- What you will do:
From the listing below, return every line with the string "ngày" in it.
- - -
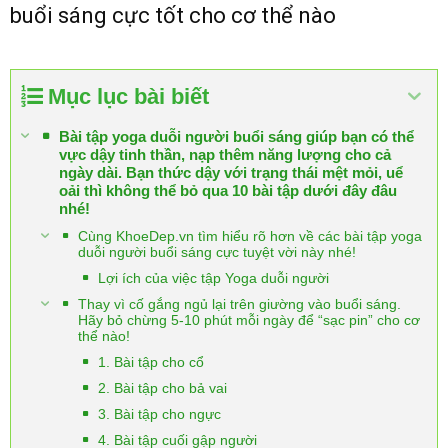
buổi sáng cực tốt cho cơ thể nào
Mục lục bài biết
Bài tập yoga duỗi người buổi sáng giúp bạn có thể
vực dậy tinh thần, nạp thêm năng lượng cho cả
ngày dài. Bạn thức dậy với trạng thái mệt mỏi, uể
oải thì không thể bỏ qua 10 bài tập dưới đây đâu
nhé!
Cùng KhoeDep.vn tìm hiểu rõ hơn về các bài tập yoga
duỗi người buổi sáng cực tuyệt vời này nhé!
Lợi ích của việc tập Yoga duỗi người
Thay vì cố gắng ngủ lại trên giường vào buổi sáng.
Hãy bỏ chừng 5-10 phút mỗi ngày để “sạc pin” cho cơ
thể nào!
1. Bài tập cho cổ
2. Bài tập cho bả vai
3. Bài tập cho ngực
4. Bài tập cuối gập người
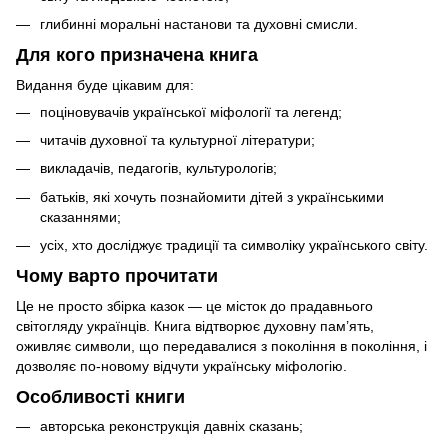
глибинні моральні настанови та духовні смисли.
Для кого призначена книга
Видання буде цікавим для:
поціновувачів української міфології та легенд;
читачів духовної та культурної літератури;
викладачів, педагогів, культурологів;
батьків, які хочуть познайомити дітей з українськими
сказаннями;
усіх, хто досліджує традиції та символіку українського світу.
Чому варто прочитати
Це не просто збірка казок — це місток до прадавнього
світогляду українців. Книга відтворює духовну пам’ять,
оживляє символи, що передавалися з покоління в покоління, і
дозволяє по-новому відчути українську міфологію.
Особливості книги
авторська реконструкція давніх сказань;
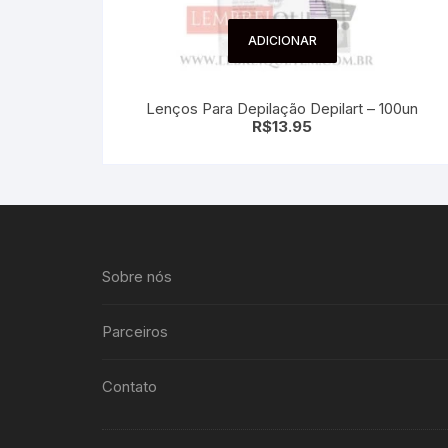
ADICIONAR
Lenços Para Depilação Depilart – 100un
R$
13.95
Sobre nós
Parceiros
Contato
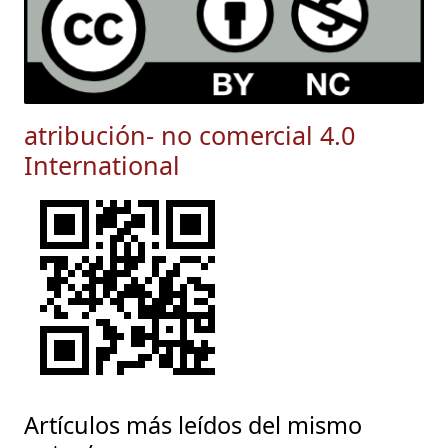
atribución- no comercial 4.0
International
Artículos más leídos del mismo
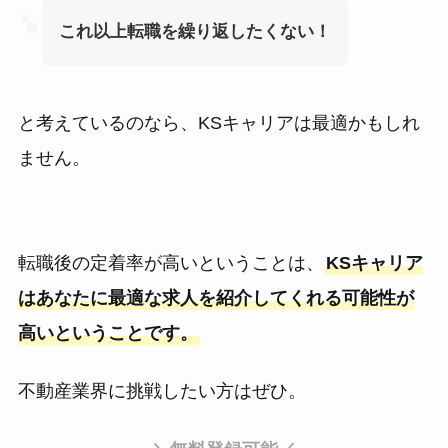
これ以上転職を繰り返したくない！
と考えているのなら、KSキャリアは最適かもしれ
ません。
転職後の定着率が高いということは、
KSキャリア
はあなたに最適な求人を紹介してくれる可能性が
高いということです。
不動産業界に挑戦したい方はぜひ。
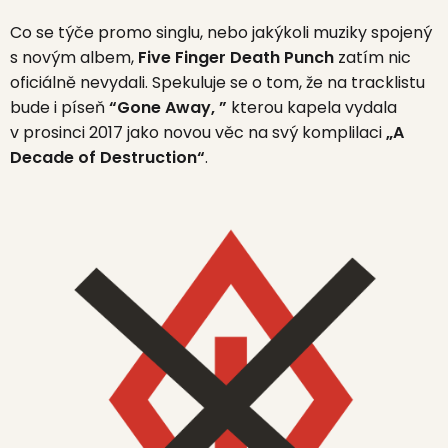
Co se týče promo singlu, nebo jakýkoli muziky spojený
s novým albem,
Five Finger Death Punch
zatím nic
oficiálně nevydali. Spekuluje se o tom, že na tracklistu
bude i píseň
“Gone Away, ”
kterou kapela vydala
v prosinci 2017 jako novou věc na svý komplilaci
„A
Decade of Destruction“
.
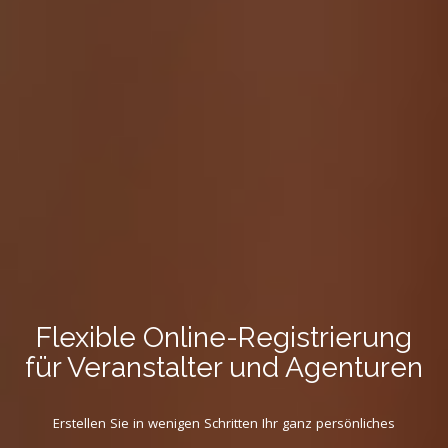
Flexible Online-Registrierung
für Veranstalter und Agenturen
Erstellen Sie in wenigen Schritten Ihr ganz persönliches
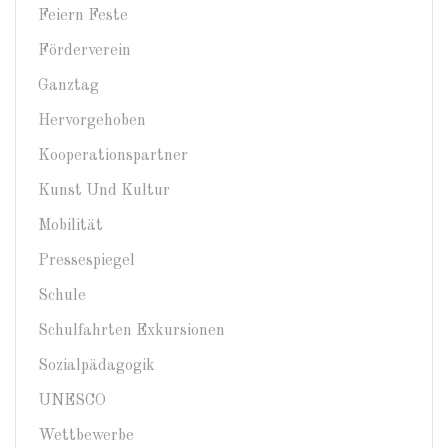
Feiern Feste
Förderverein
Ganztag
Hervorgehoben
Kooperationspartner
Kunst Und Kultur
Mobilität
Pressespiegel
Schule
Schulfahrten Exkursionen
Sozialpädagogik
UNESCO
Wettbewerbe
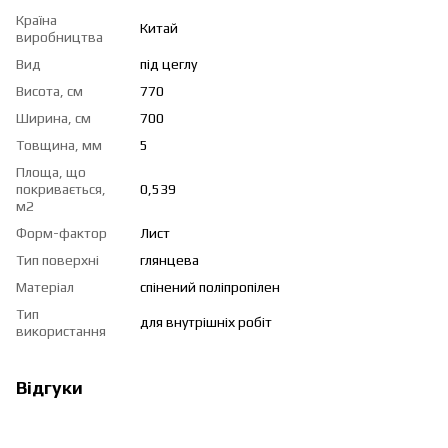
Країна
Китай
виробництва
Вид
під цеглу
Висота, см
770
Ширина, см
700
Товщина, мм
5
Площа, що
покривається,
0,539
м2
Форм-фактор
Лист
Тип поверхні
глянцева
Матеріал
спінений поліпропілен
Тип
для внутрішніх робіт
використання
Відгуки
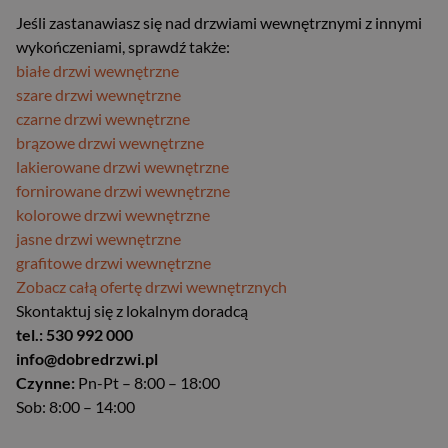
Jeśli zastanawiasz się nad drzwiami wewnętrznymi z innymi
wykończeniami, sprawdź także:
białe drzwi wewnętrzne
szare drzwi wewnętrzne
czarne drzwi wewnętrzne
brązowe drzwi wewnętrzne
lakierowane drzwi wewnętrzne
fornirowane drzwi wewnętrzne
kolorowe drzwi wewnętrzne
jasne drzwi wewnętrzne
grafitowe drzwi wewnętrzne
Zobacz całą ofertę drzwi wewnętrznych
Skontaktuj się z lokalnym doradcą
tel.: 530 992 000
info@dobredrzwi.pl
Czynne:
Pn-Pt – 8:00 – 18:00
Sob: 8:00 – 14:00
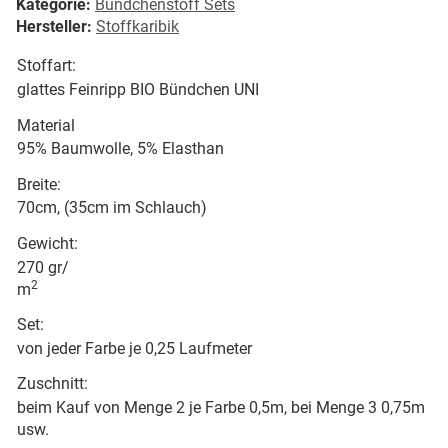
Kategorie:
Bündchenstoff Sets
Hersteller:
Stoffkaribik
Stoffart:
glattes Feinripp BIO Bündchen UNI
Material
95% Baumwolle, 5% Elasthan
Breite:
70cm, (35cm im Schlauch)
Gewicht:
270 gr/
2
m
Set:
von jeder Farbe je 0,25 Laufmeter
Zuschnitt:
beim Kauf von Menge 2 je Farbe 0,5m, bei Menge 3 0,75m
usw.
- - -
- Written solution:
ngày dài. Bạn thức dậy với trạng thái mệt mỏi, uể
Hãy bỏ chừng 5-10 phút mỗi ngày để “sạc pin” cho cơ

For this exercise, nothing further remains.